===== Exercise input

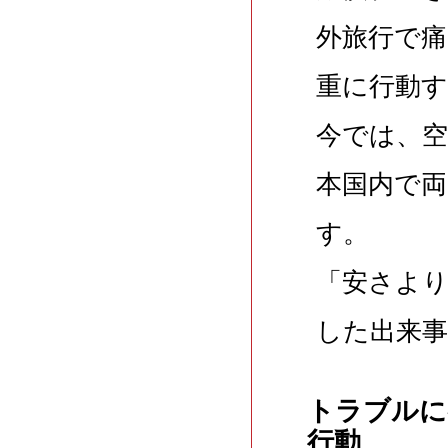
外旅行で
重に行動
今では、
本国内で
す。
「安さより
した出来
トラブルに
行動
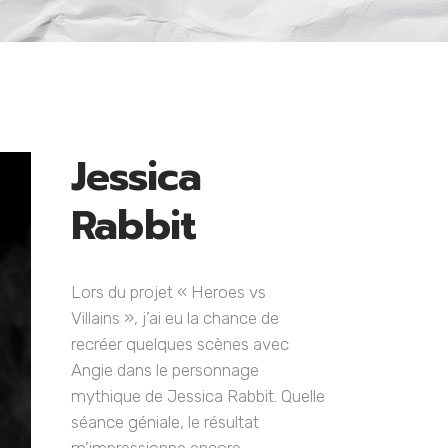
Jessica
Rabbit
Lors du projet « Heroes vs
Villains », j’ai eu la chance de
recréer quelques scènes avec
Angie dans le personnage
mythique de Jessica Rabbit. Quelle
séance géniale, le résultat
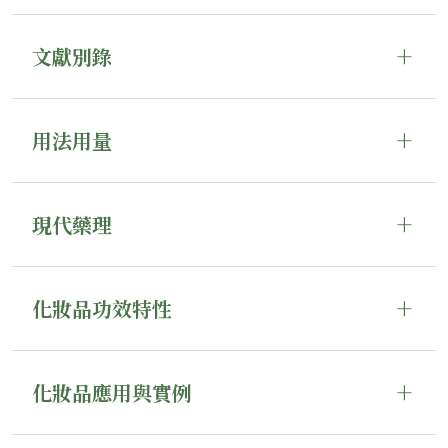
文獻別錄
用法用量
現代藥理
化妝品功效特性
化妝品應用與實例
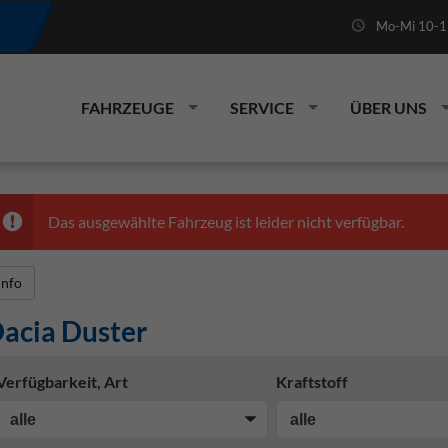
Mo-Mi 10-19
FAHRZEUGE
SERVICE
ÜBER UNS
Das ausgewählte Fahrzeug ist leider nicht verfügbar.
Info
acia Duster
Verfügbarkeit, Art
Kraftstoff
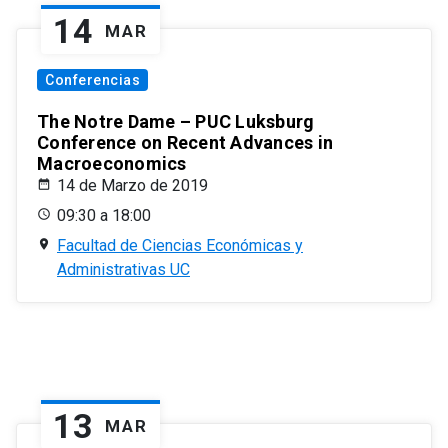
14
MAR
Conferencias
The Notre Dame – PUC Luksburg
Conference on Recent Advances in
Macroeconomics
14 de Marzo de 2019
09:30 a 18:00
Facultad de Ciencias Económicas y
Administrativas UC
13
MAR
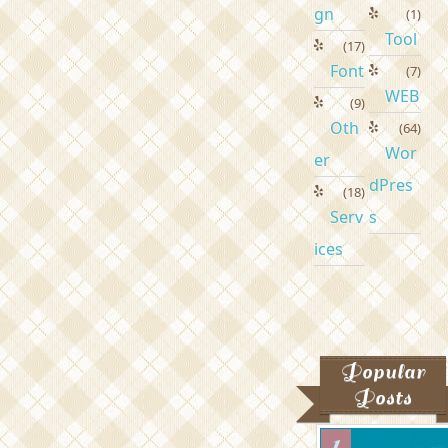
gn
(1)
Tool
(17)
Font
(7)
WEB
(9)
Oth
(64)
Wor
er
dPres
(18)
Serv
s
ices
Popular
Posts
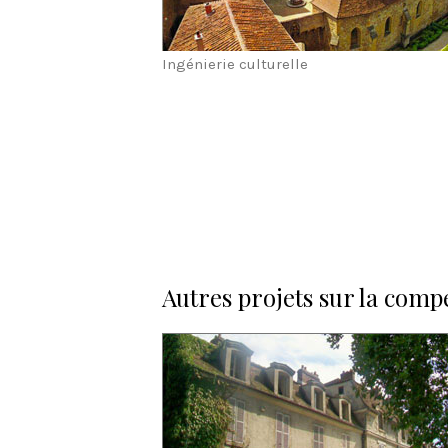
Ingénierie culturelle
Autres projets sur la comp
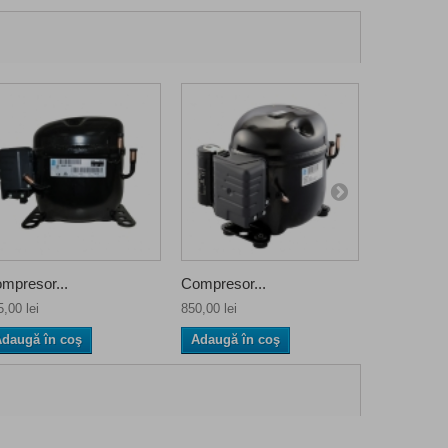
mpresor...
Compresor...
Compresor
,00 lei
850,00 lei
935,00 lei
daugă în coş
Adaugă în coş
Adaugă î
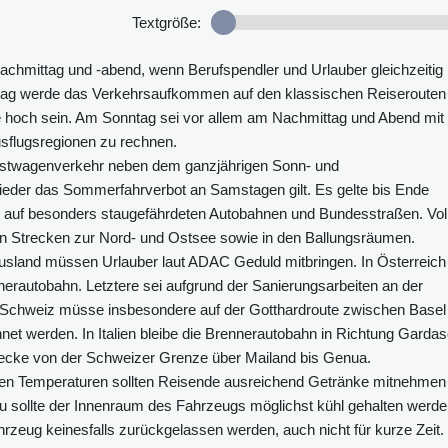
Textgröße:
achmittag und -abend, wenn Berufspendler und Urlauber gleichzeitig
ag werde das Verkehrsaufkommen auf den klassischen Reiserouten
e hoch sein. Am Sonntag sei vor allem am Nachmittag und Abend mit
sflugsregionen zu rechnen.
Lastwagenverkehr neben dem ganzjährigen Sonn- und
 wieder das Sommerfahrverbot an Samstagen gilt. Es gelte bis Ende
r auf besonders staugefährdeten Autobahnen und Bundesstraßen. Vol
en Strecken zur Nord- und Ostsee sowie in den Ballungsräumen.
Ausland müssen Urlauber laut ADAC Geduld mitbringen. In Österreich
nnerautobahn. Letztere sei aufgrund der Sanierungsarbeiten an der
er Schweiz müsse insbesondere auf der Gotthardroute zwischen Basel
net werden. In Italien bleibe die Brennerautobahn in Richtung Garda
trecke von der Schweizer Grenze über Mailand bis Genua.
hen Temperaturen sollten Reisende ausreichend Getränke mitnehmen
 sollte der Innenraum des Fahrzeugs möglichst kühl gehalten werde
hrzeug keinesfalls zurückgelassen werden, auch nicht für kurze Zeit.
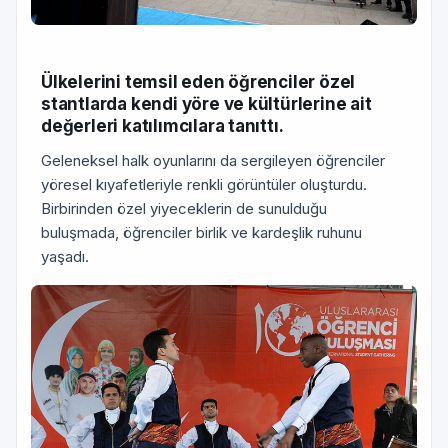
Ülkelerini temsil eden öğrenciler özel
stantlarda kendi yöre ve kültürlerine ait
değerleri katılımcılara tanıttı.
Geleneksel halk oyunlarını da sergileyen öğrenciler
yöresel kıyafetleriyle renkli görüntüler oluşturdu.
Birbirinden özel yiyeceklerin de sunulduğu
buluşmada, öğrenciler birlik ve kardeşlik ruhunu
yaşadı.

==========

Before printing the records again, strip out the pictures; change nothing else.

Answer to the exercise:
外旅行で
重に行動
今では、
本国内で
す。
「安さより
した出来
トラブルに
行動
Jessica
Rabbit
Lors du projet « Heroes vs
Villains », j’ai eu la chance de
recréer quelques scènes avec
Angie dans le personnage
mythique de Jessica Rabbit. Quelle
séance géniale, le résultat
文獻別錄
用法用量
現代藥理
化妝品功效特性
化妝品應用與實例
Mo-Mi 10-19
FAHRZEUGE
SERVICE
ÜBER UNS
Das ausgewählte Fahrzeug ist leider nicht verfügbar.
Info
acia Duster
Verfügbarkeit, Art
Kraftstoff
14
MAR
Conferencias
The Notre Dame – PUC Luksburg
Conference on Recent Advances in
Macroeconomics
14 de Marzo de 2019
09:30 a 18:00
Facultad de Ciencias Económicas y
Administrativas UC
13
MAR
gn
(1)
Tool
(17)
Font
(7)
WEB
(9)
Oth
(64)
Wor
er
dPres
(18)
Serv
s
ices
Popular
Posts
Ingénierie culturelle
Autres projets sur la comp
mpresor...
Compresor...
Compresor
,00 lei
850,00 lei
935,00 lei
daugă în coş
Adaugă în coş
Adaugă î
Textgröße:
achmittag und -abend, wenn Berufspendler und Urlauber gleichzeitig
ag werde das Verkehrsaufkommen auf den klassischen Reiserouten
e hoch sein. Am Sonntag sei vor allem am Nachmittag und Abend mit
sflugsregionen zu rechnen.
Lastwagenverkehr neben dem ganzjährigen Sonn- und
 wieder das Sommerfahrverbot an Samstagen gilt. Es gelte bis Ende
r auf besonders staugefährdeten Autobahnen und Bundesstraßen. Vol
en Strecken zur Nord- und Ostsee sowie in den Ballungsräumen.
Ausland müssen Urlauber laut ADAC Geduld mitbringen. In Österreich
nnerautobahn. Letztere sei aufgrund der Sanierungsarbeiten an der
er Schweiz müsse insbesondere auf der Gotthardroute zwischen Basel
net werden. In Italien bleibe die Brennerautobahn in Richtung Garda
trecke von der Schweizer Grenze über Mailand bis Genua.
hen Temperaturen sollten Reisende ausreichend Getränke mitnehmen
 sollte der Innenraum des Fahrzeugs möglichst kühl gehalten werde
hrzeug keinesfalls zurückgelassen werden, auch nicht für kurze Zeit.
Ülkelerini temsil eden öğrenciler özel
stantlarda kendi yöre ve kültürlerine ait
değerleri katılımcılara tanıttı.
Geleneksel halk oyunlarını da sergileyen öğrenciler
yöresel kıyafetleriyle renkli görüntüler oluşturdu.
Birbirinden özel yiyeceklerin de sunulduğu
buluşmada, öğrenciler birlik ve kardeşlik ruhunu
yaşadı.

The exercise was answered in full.